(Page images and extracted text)
########

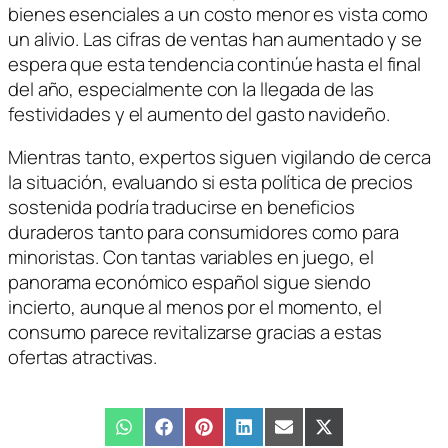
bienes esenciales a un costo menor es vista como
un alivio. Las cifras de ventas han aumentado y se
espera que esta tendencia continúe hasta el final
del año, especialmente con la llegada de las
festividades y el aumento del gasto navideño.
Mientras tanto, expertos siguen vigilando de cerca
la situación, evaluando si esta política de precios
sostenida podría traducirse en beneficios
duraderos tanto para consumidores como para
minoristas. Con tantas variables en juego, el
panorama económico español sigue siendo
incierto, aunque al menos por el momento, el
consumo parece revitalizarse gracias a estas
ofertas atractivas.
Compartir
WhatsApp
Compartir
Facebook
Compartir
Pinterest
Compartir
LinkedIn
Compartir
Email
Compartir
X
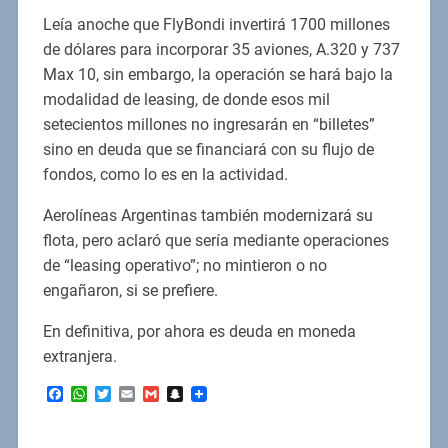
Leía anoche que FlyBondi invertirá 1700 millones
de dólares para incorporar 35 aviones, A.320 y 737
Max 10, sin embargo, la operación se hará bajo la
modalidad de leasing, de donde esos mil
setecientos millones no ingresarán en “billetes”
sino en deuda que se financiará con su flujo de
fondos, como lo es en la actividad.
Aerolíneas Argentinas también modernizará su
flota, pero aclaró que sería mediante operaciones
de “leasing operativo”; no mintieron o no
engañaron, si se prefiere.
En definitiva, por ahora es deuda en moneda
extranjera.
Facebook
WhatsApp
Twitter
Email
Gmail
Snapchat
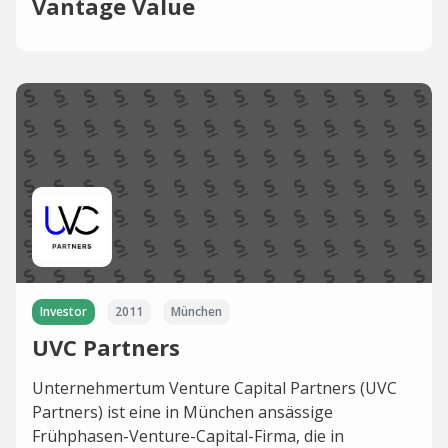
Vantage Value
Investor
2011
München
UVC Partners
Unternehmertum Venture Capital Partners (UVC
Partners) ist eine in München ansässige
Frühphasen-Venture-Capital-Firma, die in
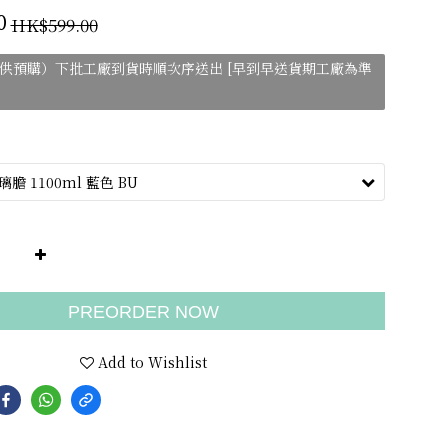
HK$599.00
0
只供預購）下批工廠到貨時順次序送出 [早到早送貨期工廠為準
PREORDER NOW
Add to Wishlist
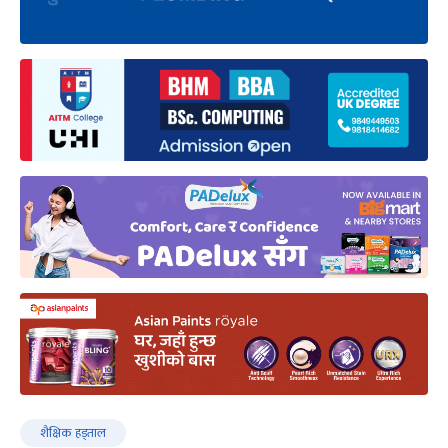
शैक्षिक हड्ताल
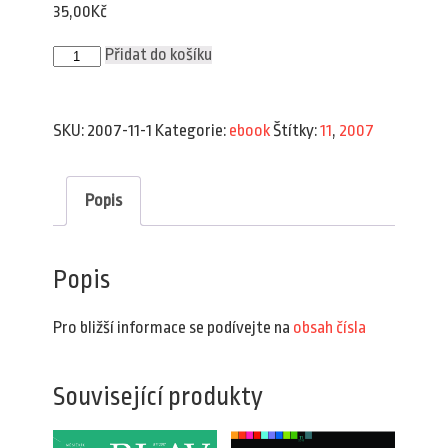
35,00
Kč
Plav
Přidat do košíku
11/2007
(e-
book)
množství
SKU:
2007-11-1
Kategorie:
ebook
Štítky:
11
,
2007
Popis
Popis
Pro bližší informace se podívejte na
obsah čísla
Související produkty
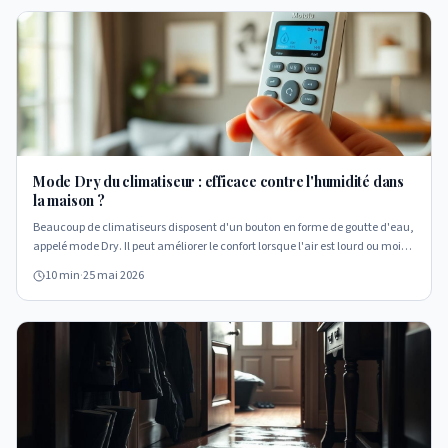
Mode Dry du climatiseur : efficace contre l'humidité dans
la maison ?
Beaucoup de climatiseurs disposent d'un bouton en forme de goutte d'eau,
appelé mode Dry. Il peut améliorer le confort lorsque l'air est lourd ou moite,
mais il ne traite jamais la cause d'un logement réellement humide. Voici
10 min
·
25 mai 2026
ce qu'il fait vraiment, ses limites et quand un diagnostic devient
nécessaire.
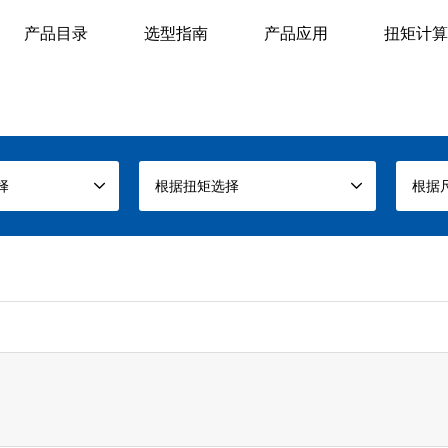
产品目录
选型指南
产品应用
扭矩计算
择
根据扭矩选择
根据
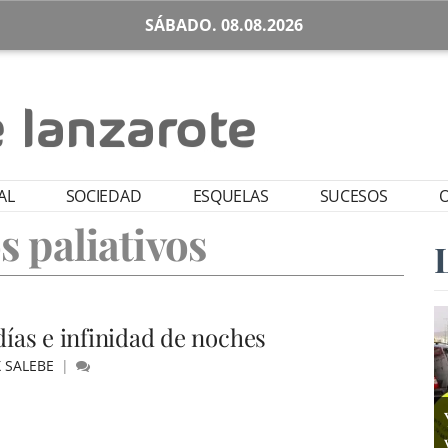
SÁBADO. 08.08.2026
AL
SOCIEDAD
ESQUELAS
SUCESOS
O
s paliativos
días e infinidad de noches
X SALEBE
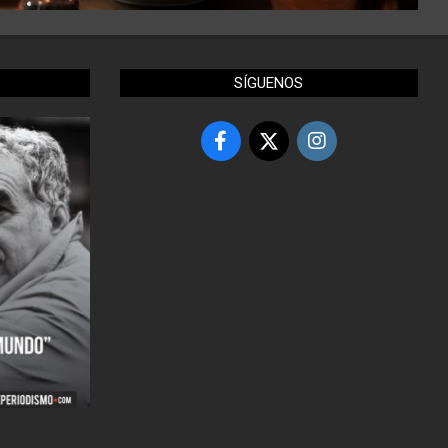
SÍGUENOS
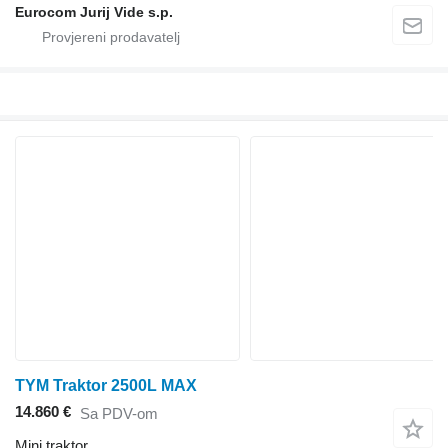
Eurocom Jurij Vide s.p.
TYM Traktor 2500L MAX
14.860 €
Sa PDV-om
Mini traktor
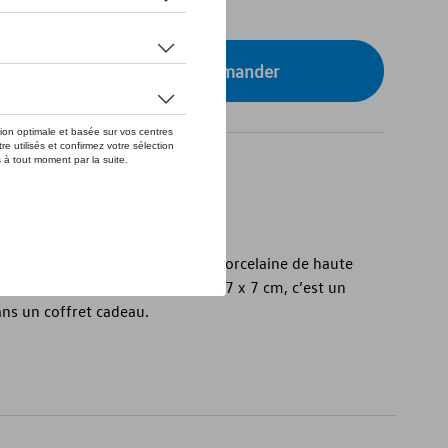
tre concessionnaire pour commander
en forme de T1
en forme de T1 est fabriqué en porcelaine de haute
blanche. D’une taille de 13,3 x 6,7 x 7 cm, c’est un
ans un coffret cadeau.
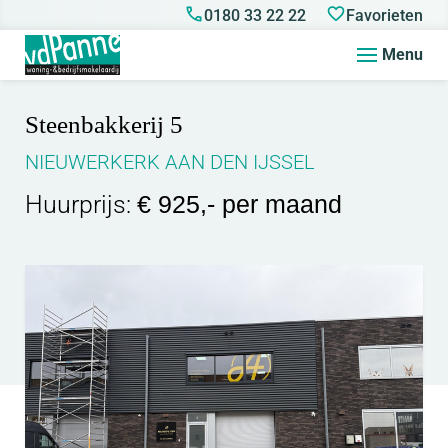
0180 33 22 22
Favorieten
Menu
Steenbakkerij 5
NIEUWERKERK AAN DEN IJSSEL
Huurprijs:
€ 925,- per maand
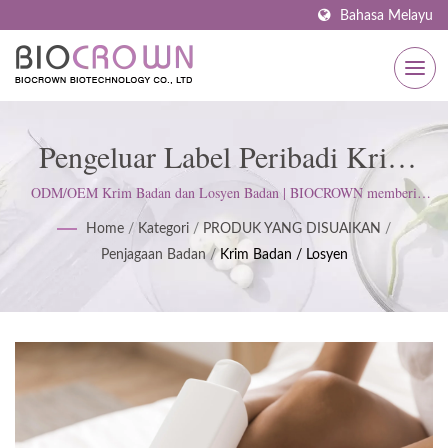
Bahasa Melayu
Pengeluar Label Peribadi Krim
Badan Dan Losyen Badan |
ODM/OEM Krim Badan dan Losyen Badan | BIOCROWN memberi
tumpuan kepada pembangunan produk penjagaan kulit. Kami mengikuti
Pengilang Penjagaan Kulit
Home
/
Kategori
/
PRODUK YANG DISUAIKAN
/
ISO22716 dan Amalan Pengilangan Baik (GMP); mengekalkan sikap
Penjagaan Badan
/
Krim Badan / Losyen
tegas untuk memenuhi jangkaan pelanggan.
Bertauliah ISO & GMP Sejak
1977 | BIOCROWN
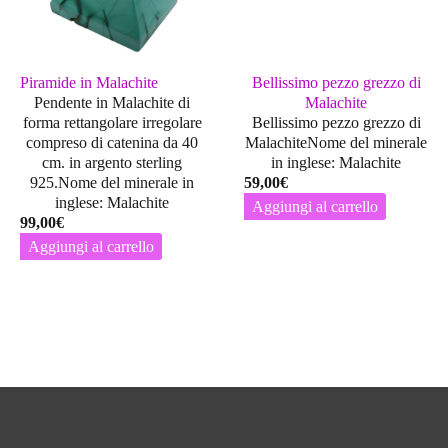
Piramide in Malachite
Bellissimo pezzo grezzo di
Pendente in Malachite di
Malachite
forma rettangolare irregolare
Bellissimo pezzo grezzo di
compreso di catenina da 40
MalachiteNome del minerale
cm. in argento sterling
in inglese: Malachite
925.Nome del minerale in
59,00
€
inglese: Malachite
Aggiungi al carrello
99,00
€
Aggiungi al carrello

########

| What to work on |
Could you return all lines from the data above that contain the string "deuda"?

| Written solution |
sino en deuda que se financiará con su flujo de
En definitiva, por ahora es deuda en moneda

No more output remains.